* [Task goal]: Your answer should consist of every line from the records that holds the string "lebih".

========

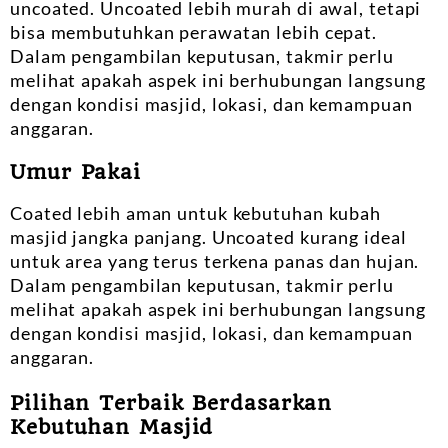
uncoated. Uncoated lebih murah di awal, tetapi
bisa membutuhkan perawatan lebih cepat.
Dalam pengambilan keputusan, takmir perlu
melihat apakah aspek ini berhubungan langsung
dengan kondisi masjid, lokasi, dan kemampuan
anggaran.
Umur Pakai
Coated lebih aman untuk kebutuhan kubah
masjid jangka panjang. Uncoated kurang ideal
untuk area yang terus terkena panas dan hujan.
Dalam pengambilan keputusan, takmir perlu
melihat apakah aspek ini berhubungan langsung
dengan kondisi masjid, lokasi, dan kemampuan
anggaran.
Pilihan Terbaik Berdasarkan
Kebutuhan Masjid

========

* [Answer space]:
uncoated. Uncoated lebih murah di awal, tetapi
bisa membutuhkan perawatan lebih cepat.
Coated lebih aman untuk kebutuhan kubah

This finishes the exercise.